Pianist Bill Evans once said that jazz was not a “what” but a “how”.
Barbieri applied that “how” – from ideas of reinterpretation and improvisation to instrumentation – to tunes from the Great Latin American Songbook and a wide variety of styles from the Americas. Like many ideas that proved profoundly transformative, the idea now seems obvious.
After all, if an American jazz musician could use an old country blues or “Some Day My Prince Will Come” from a Disney movie no less, as a starting point, why not reinterpret a traditional chamamé, deconstruct the tango “El Dia Que Me Quieras” or reimagine “Bahía”?
Beginning with The Third World, his musical manifesto in 1969, and developed in his albums Bolivia (1971), El Pampero (1971), Fenix (1971), Under Fire (1973), Chapter One: Latin America (1973), Chapter Two: Hasta Siempre (1973), and Chapter Three: Viva Emiliano Zapata (1974), Barbieri gave voice (sometimes literally) to a powerful, revolutionary vision of Latin America.
“Gato had a great nose for the moment, the spirit of the times,” observes Sergio Pujol, music historian and author of the recently published Gato Barbieri Un Sonido Para El Tercer Mundo (Planeta). He’s also the author of Jazz Al Sur (Emecé, 2004) and Cien Años de Música Argentina, Oscar Alemán la Guitarra Embrujada (Planeta, 2015) among others. “The figure of [his wife] Michelle also has a lot to do with that. She seems to me to be very important in this process. She is a kind of ideologist, let’s say, of Gato’s music. She is very attentive to the political and cultural winds that were blowing at that time. Let’s not forget that when he recorded The Third World, Latin America was in the eyes of the world. Latin America was a protagonist in international geopolitics of the time, and there were expectations of change. Culturally, we were living what was called ‘the boom of Latin American literature,’ and I think that they, she, especially, realized that there was an open space to explore”.
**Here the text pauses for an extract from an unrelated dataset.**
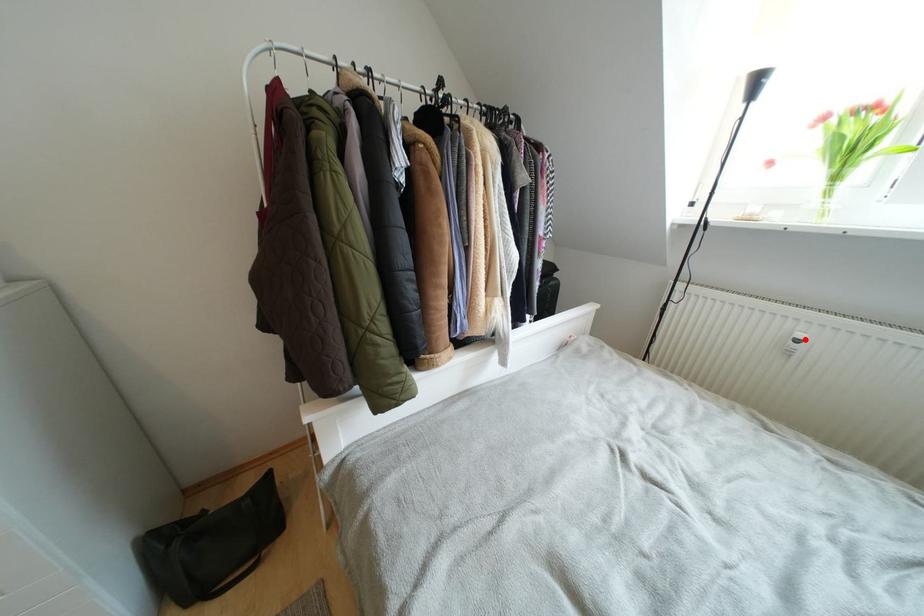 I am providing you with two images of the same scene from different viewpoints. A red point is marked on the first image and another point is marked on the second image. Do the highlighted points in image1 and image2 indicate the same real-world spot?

Barbieri at the Montreux Jazz Festival, 1971, with Lonnie Liston Smith, piano; Chuck Rainey, bass; Bernard “Pretty” Purdie, drums; Sonny Morgan, congas and Nana Vasconcelos percussion and berimbau
Moreover, musically, “Gato, at least until the mid to early 1980s, was always up to date, always in tune with the dominant trends of the time,” observes Pujol. That curiosity took him from bebop and post-bop in Buenos Aires in the 1950s to free jazz when encouraged by Michelle, the couple moved to Italy. It was there, in 1963, that he met Don Cherry. It was a crucial encounter that produced two critical recordings. And from there, Barbieri moved to New York and into the avant-garde represented by Carla Bley and the Jazz Composers Orchestra (with whom he records the ambitious opera Escalator Over The Hill).
The moment presented an opportunity — and a sobering revelation.
“When Gato goes to New York in 1966 for the first time with Don Cherry, he realizes that no matter how well he plays the saxophone, no matter how technical he is, no matter how much Carla Bley touts him as one of her favorite saxophonists, he is not going to have a relevant place in the history of the genre,” Pujol says.
A change is necessary. And just as he is seriously considering moving back to Argentina, Barbieri the artist, responds to the moment. Working with South African pianist and composer Abdullah Ibrahim (then under the name Dollar Brand) puts him shoulder to shoulder with a Third World artist reinterpreting his folk music in the language of jazz. The encounter results in the album of duets Hamba Khale (1968). Also, Barbieri befriends Brazilian filmmaker Glauber Rocha in New York, and their conversations set him on the path of a revolutionary aesthetic. Here is the idea of cultural anthropophagy expressed in Tropicalia, a cultural movement that in popular music shaped the work of major artists such as Caetano Veloso and Gilberto Gil, championing the notion of absorbing foreign cultural influences and spitting them back “Brazilianized.”
“For Gato, this is a very interesting way out,” notes Pujol. “Because what Glauber Rocha does as a filmmaker is to take the tradition of the French nouvelle vague for his cinematic language, but using it to address a very local and very political content.”
For Barbieri, it is an idea in which his musical and political interests converge.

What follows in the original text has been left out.